» **About this task**
The string "also" appears in some lines of the data. Report how many, with no other words.

» **Records for this exercise**
=== Section Start ===

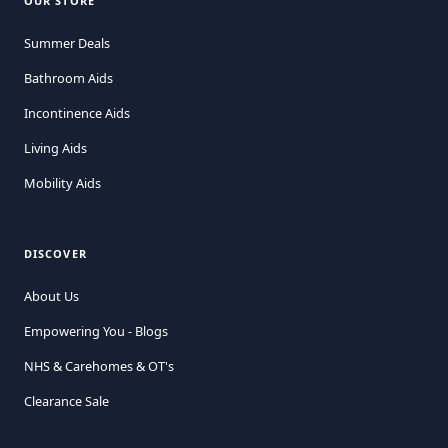
OUR STORE
Summer Deals
Bathroom Aids
Incontinence Aids
Living Aids
Mobility Aids
DISCOVER
About Us
Empowering You - Blogs
NHS & Carehomes & OT's
Clearance Sale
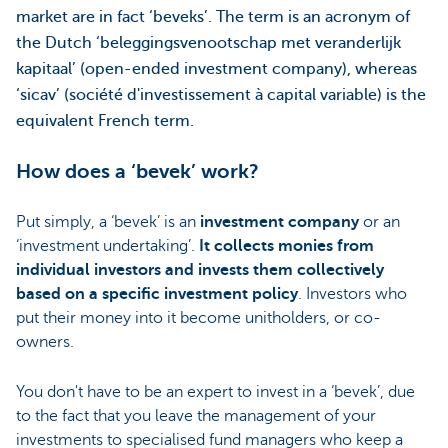
market are in fact ‘beveks’. The term is an acronym of
the Dutch ‘beleggingsvenootschap met veranderlijk
kapitaal’ (open-ended investment company), whereas
‘sicav’ (société d'investissement à capital variable) is the
equivalent French term.
How does a ‘bevek’ work?
Put simply, a ‘bevek’ is an
investment company
or an
‘investment undertaking’.
It collects monies from
individual investors and invests them collectively
based on a specific investment policy
. Investors who
put their money into it become unitholders, or co-
owners.
You don't have to be an expert to invest in a ‘bevek’, due
to the fact that you leave the management of your
investments to specialised fund managers who keep a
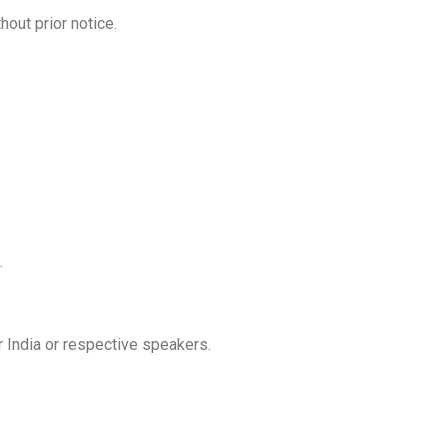
out prior notice.
.
ur India or respective speakers.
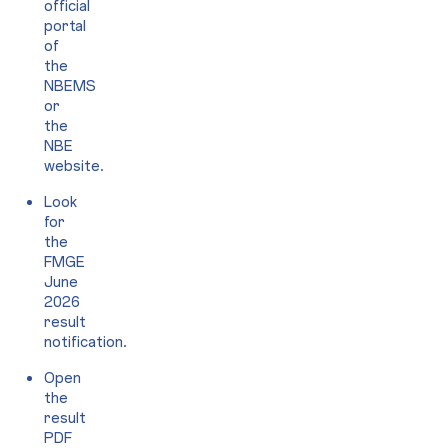
official
portal
of
the
NBEMS
or
the
NBE
website.
Look
for
the
FMGE
June
2026
result
notification.
Open
the
result
PDF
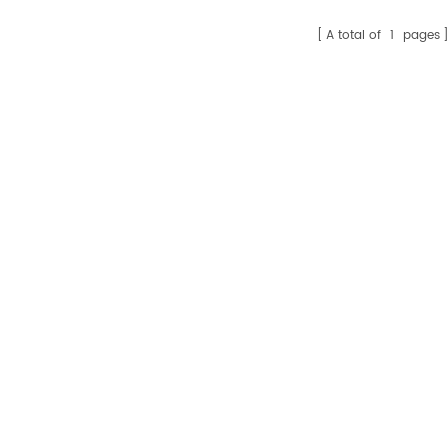
A total of
1
pages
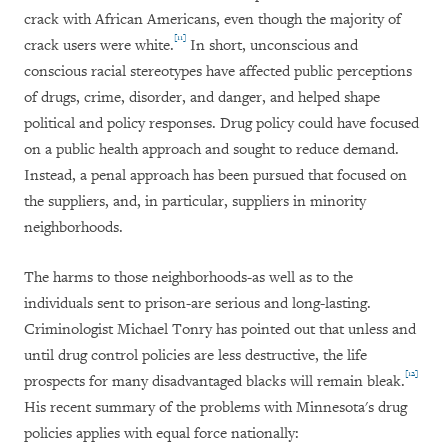
crack with African Americans, even though the majority of
[11]
crack users were white.
In short, unconscious and
conscious racial stereotypes have affected public perceptions
of drugs, crime, disorder, and danger, and helped shape
political and policy responses. Drug policy could have focused
on a public health approach and sought to reduce demand.
Instead, a penal approach has been pursued that focused on
the suppliers, and, in particular, suppliers in minority
neighborhoods.
The harms to those neighborhoods-as well as to the
individuals sent to prison-are serious and long-lasting.
Criminologist Michael Tonry has pointed out that unless and
until drug control policies are less destructive, the life
[12]
prospects for many disadvantaged blacks will remain bleak.
His recent summary of the problems with Minnesota's drug
policies applies with equal force nationally:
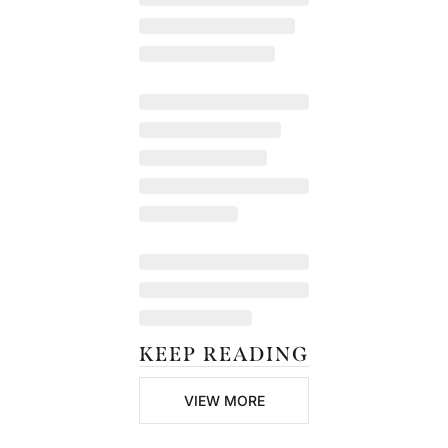
KEEP READING
VIEW MORE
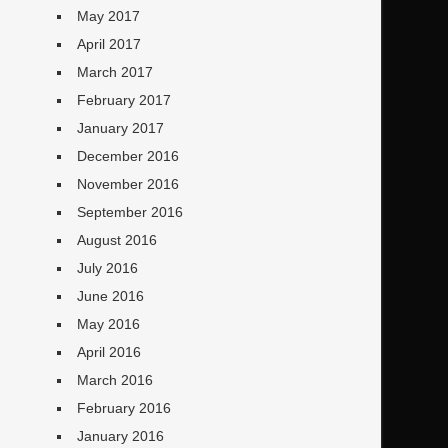
May 2017
April 2017
March 2017
February 2017
January 2017
December 2016
November 2016
September 2016
August 2016
July 2016
June 2016
May 2016
April 2016
March 2016
February 2016
January 2016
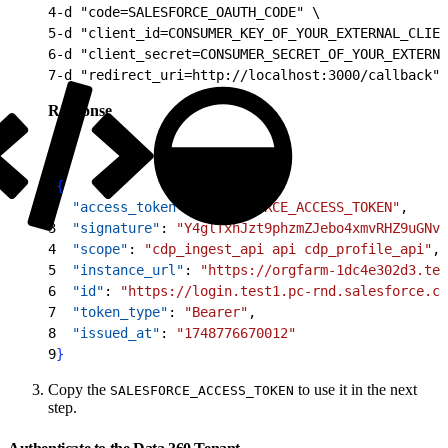
4
-d "code=SALESFORCE_OAUTH_CODE" \
5
-d "client_id=CONSUMER_KEY_OF_YOUR_EXTERNAL_CLIEN
6
-d "client_secret=CONSUMER_SECRET_OF_YOUR_EXTERNA
7
-d "redirect_uri=http://localhost:3000/callback"
Response
1
{
2
  "access_token"
: 
"SALESFORCE_ACCESS_TOKEN"
,
3
  "signature"
: 
"Y4glTxhJzt9phzmZJebo4xmvRHZ9uGNvZ
4
  "scope"
: 
"cdp_ingest_api api cdp_profile_api"
,
5
  "instance_url"
: 
"https://orgfarm-1dc4e302d3.tes
6
  "id"
: 
"https://login.test1.pc-rnd.salesforce.co
7
  "token_type"
: 
"Bearer"
,
8
  "issued_at"
: 
"1748776670012"
9
}
Copy the
to use it in the next
SALESFORCE_ACCESS_TOKEN
step.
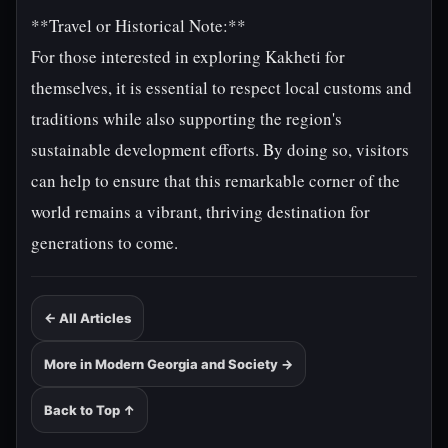
**Travel or Historical Note:**
For those interested in exploring Kakheti for
themselves, it is essential to respect local customs and
traditions while also supporting the region's
sustainable development efforts. By doing so, visitors
can help to ensure that this remarkable corner of the
world remains a vibrant, thriving destination for
generations to come.
← All Articles
More in Modern Georgia and Society →
Back to Top ↑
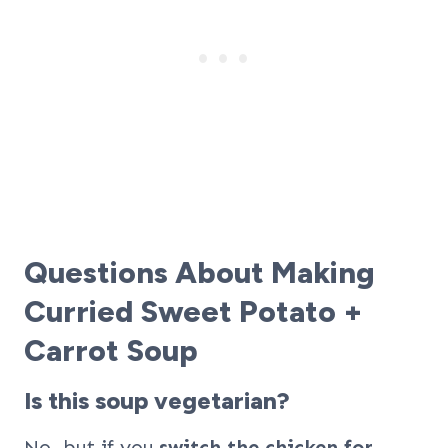
Questions About Making
Curried Sweet Potato +
Carrot Soup
Is this soup vegetarian?
No, but if you
switch the chicken for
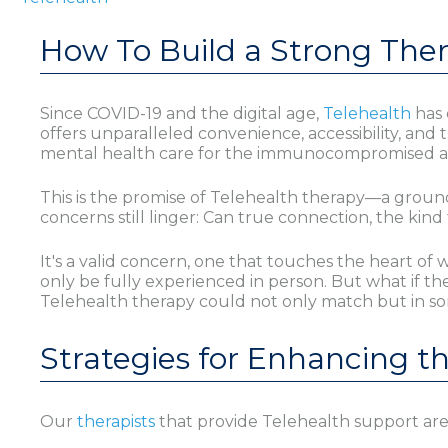
How To Build a Strong Thera
Since COVID-19 and the digital age,
Telehealth
has 
offers unparalleled convenience, accessibility, an
mental health care for the immunocompromised and 
This is the promise of Telehealth therapy—a groun
concerns still linger: Can true connection, the kin
It's a valid concern, one that touches the heart o
only be fully experienced in person. But what if th
Telehealth therapy could not only match but in s
Strategies for Enhancing t
Our
therapists
that provide Telehealth support are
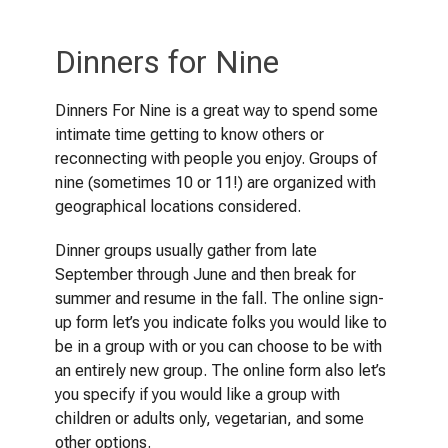
Dinners for Nine
Dinners For Nine is a great way to spend some
intimate time getting to know others or
reconnecting with people you enjoy. Groups of
nine (sometimes 10 or 11!) are organized with
geographical locations considered.
Dinner groups usually gather from late
September through June and then break for
summer and resume in the fall. The online sign-
up form let’s you indicate folks you would like to
be in a group with or you can choose to be with
an entirely new group. The online form also let’s
you specify if you would like a group with
children or adults only, vegetarian, and some
other options.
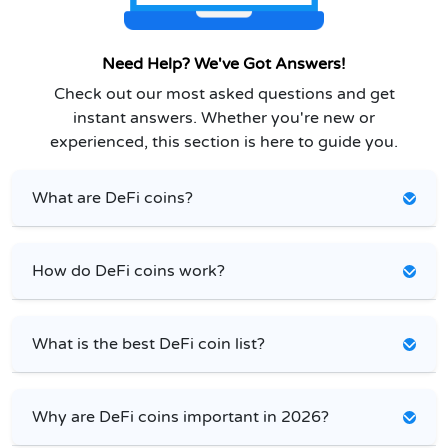
Need Help? We've Got Answers!
Check out our most asked questions and get
instant answers. Whether you're new or
experienced, this section is here to guide you.
What are DeFi coins?
How do DeFi coins work?
What is the best DeFi coin list?
Why are DeFi coins important in 2026?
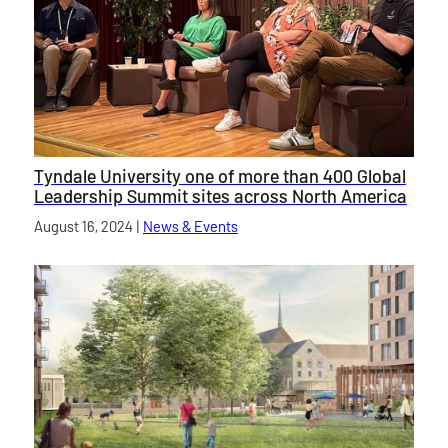
Tyndale University one of more than 400 Global
Leadership Summit sites across North America
Published on
August 16, 2024
|
News & Events
category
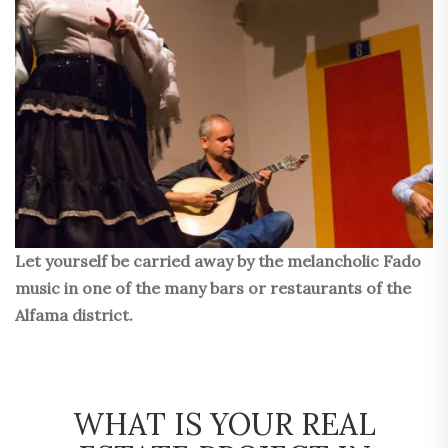
Let yourself be carried away by the melancholic Fado
music in one of the many bars or restaurants of the
Alfama district.
WHAT IS YOUR REAL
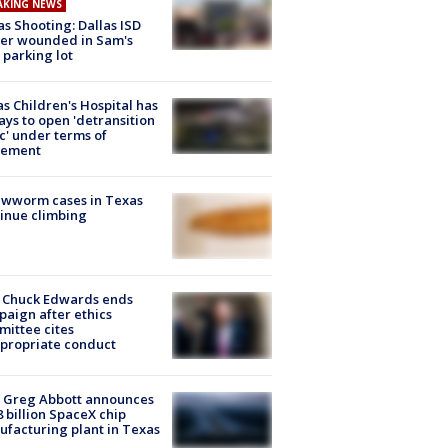
AKING NEWS
as Shooting: Dallas ISD
cer wounded in Sam's
 parking lot
s Children's Hospital has
ays to open 'detransition
ic' under terms of
lement
ewworm cases in Texas
inue climbing
 Chuck Edwards ends
aign after ethics
ittee cites
propriate conduct
 Greg Abbott announces
8 billion SpaceX chip
facturing plant in Texas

=== Section End ===

» **Response below**
2